▸ Task objective
For the word "Shaw", search the records and show each line in which it occurs.

▸ Data section
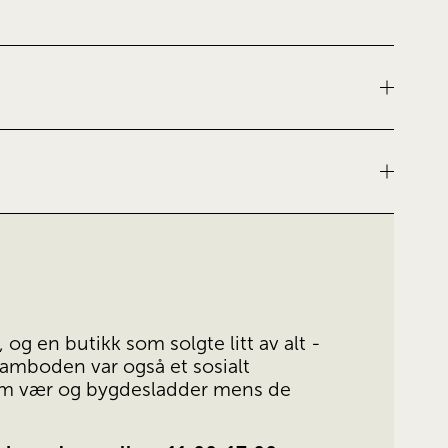
g en butikk som solgte litt av alt - 
Kramboden var også et sosialt 
t om vær og bygdesladder mens de 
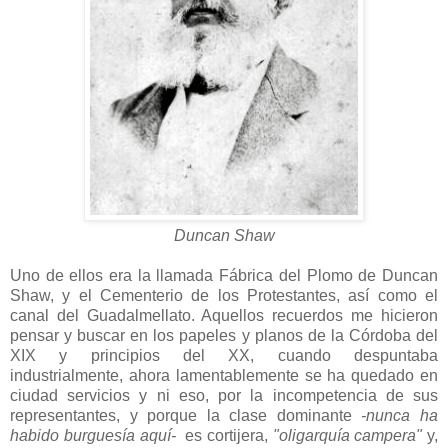
Duncan Shaw
Uno de ellos era la llamada Fábrica del Plomo de Duncan
Shaw, y el Cementerio de los Protestantes, así como el
canal del Guadalmellato. Aquellos recuerdos me hicieron
pensar y buscar en los papeles y planos de la Córdoba del
XIX y principios del XX, cuando despuntaba
industrialmente, ahora lamentablemente se ha quedado en
ciudad servicios y ni eso, por la incompetencia de sus
representantes, y porque la clase dominante
-nunca ha
habido burguesía aquí-
es cortijera,
"oligarquía campera"
y,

▸ Answer box
Duncan Shaw
Shaw, y el Cementerio de los Protestantes, así como el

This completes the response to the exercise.